**ASSIGNMENT**. Scan the entries below for the word "انستا", then copy each line that holds it.

[Opening THE RECORDS section]

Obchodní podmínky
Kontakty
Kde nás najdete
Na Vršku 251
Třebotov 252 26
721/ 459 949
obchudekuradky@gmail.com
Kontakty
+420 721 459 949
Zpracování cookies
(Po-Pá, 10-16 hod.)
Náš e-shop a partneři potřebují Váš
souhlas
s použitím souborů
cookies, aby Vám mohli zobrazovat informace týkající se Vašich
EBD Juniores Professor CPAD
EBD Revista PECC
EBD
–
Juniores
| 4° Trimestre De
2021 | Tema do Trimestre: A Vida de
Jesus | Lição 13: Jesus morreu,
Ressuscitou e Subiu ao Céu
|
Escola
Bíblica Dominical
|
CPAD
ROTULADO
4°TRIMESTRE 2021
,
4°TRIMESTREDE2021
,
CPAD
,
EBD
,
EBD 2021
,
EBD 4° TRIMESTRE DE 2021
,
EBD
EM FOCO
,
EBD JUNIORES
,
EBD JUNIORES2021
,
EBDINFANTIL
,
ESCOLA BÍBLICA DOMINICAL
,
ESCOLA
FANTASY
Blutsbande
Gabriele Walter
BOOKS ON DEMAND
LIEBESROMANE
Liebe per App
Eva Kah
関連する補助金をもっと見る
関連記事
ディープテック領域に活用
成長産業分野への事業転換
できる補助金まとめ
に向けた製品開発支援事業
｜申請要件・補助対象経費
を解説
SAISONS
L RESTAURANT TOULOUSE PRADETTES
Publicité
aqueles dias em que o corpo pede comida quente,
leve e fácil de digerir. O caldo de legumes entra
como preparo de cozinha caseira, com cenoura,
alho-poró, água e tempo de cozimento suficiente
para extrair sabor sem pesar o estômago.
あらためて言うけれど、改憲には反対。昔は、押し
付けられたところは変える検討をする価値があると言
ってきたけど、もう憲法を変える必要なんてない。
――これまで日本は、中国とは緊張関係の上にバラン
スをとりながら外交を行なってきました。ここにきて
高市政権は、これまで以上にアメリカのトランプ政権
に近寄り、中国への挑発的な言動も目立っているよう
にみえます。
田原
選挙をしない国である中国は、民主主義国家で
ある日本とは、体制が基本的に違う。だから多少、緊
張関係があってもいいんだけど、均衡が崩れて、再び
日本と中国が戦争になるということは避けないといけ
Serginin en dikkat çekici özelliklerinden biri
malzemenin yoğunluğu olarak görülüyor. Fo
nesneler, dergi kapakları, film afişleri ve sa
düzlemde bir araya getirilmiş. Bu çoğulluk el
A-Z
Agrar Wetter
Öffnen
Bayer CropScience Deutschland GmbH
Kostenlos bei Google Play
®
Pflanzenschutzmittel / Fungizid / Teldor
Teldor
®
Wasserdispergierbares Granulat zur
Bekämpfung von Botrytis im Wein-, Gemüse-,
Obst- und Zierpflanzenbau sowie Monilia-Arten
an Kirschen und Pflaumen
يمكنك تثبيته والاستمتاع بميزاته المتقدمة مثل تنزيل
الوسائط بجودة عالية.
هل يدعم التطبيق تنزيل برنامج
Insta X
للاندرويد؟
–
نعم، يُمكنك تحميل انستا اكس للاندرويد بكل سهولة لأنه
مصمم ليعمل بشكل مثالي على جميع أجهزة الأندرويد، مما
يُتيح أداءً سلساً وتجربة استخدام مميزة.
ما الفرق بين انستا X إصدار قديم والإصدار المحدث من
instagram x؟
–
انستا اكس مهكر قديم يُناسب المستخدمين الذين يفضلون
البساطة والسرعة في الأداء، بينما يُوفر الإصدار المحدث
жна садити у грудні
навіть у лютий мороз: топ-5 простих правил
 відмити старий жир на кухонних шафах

[Closing THE RECORDS section]
[Opening THE RECORDS section]

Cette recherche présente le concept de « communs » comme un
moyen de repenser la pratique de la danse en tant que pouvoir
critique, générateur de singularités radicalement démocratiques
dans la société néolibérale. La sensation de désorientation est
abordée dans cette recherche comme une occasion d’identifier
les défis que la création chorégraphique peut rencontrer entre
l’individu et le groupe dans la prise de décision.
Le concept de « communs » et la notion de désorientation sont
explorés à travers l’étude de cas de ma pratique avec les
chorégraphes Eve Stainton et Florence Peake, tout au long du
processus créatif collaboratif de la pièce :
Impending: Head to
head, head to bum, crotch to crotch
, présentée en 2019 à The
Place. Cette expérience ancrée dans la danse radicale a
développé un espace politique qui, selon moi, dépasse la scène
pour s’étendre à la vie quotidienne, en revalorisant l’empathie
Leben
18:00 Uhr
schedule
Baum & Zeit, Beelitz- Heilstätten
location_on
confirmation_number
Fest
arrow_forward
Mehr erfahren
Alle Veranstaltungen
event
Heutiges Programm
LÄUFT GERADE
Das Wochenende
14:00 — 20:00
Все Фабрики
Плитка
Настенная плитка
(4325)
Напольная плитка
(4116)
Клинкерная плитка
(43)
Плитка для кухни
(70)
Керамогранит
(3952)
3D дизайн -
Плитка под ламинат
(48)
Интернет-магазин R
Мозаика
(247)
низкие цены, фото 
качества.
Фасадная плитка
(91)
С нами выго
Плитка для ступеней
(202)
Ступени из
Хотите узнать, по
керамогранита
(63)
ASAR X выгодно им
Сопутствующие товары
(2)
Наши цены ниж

[Closing THE RECORDS section]
[Opening THE RECORDS section]

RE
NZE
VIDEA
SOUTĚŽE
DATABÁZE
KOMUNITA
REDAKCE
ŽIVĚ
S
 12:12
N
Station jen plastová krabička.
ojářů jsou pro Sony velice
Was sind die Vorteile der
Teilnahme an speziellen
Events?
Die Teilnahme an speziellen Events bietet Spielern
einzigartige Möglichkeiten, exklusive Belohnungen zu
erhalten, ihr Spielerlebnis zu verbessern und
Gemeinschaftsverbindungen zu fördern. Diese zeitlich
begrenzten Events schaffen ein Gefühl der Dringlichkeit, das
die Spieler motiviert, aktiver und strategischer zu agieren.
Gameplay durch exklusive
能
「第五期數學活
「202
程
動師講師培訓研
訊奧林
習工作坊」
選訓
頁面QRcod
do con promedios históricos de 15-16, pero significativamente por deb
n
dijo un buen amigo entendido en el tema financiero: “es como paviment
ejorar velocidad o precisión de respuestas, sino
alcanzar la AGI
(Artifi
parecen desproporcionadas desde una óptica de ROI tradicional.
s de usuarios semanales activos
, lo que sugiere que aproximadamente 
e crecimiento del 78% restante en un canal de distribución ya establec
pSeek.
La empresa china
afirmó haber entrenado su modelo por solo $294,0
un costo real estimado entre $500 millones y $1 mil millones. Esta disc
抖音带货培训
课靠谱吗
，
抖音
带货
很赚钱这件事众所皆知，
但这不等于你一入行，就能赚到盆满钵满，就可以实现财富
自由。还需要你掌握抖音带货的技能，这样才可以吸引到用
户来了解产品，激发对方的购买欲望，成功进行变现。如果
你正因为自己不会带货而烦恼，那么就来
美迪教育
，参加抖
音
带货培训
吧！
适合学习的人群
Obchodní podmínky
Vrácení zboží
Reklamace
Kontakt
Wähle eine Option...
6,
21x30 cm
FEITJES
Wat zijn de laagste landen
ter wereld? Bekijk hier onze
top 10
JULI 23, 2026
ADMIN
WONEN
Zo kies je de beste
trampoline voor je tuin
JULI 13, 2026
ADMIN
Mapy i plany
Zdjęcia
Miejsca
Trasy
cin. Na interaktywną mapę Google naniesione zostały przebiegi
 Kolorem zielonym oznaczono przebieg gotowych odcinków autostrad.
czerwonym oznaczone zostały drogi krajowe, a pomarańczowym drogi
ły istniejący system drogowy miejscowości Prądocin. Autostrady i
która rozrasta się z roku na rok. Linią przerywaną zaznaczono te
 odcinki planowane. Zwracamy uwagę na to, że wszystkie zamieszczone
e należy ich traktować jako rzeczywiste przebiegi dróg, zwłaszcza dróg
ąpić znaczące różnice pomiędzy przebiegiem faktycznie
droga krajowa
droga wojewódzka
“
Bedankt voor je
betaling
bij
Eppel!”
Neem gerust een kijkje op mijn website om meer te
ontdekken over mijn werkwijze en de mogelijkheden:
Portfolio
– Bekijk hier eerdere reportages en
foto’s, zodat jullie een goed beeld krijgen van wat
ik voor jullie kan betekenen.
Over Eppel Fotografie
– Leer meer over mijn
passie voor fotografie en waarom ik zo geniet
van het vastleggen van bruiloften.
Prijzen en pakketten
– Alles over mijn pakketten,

[Closing THE RECORDS section]

**EXERCISE SOLUTION**.
نعم، يُمكنك تحميل انستا اكس للاندرويد بكل سهولة لأنه
ما الفرق بين انستا X إصدار قديم والإصدار المحدث من
انستا اكس مهكر قديم يُناسب المستخدمين الذين يفضلون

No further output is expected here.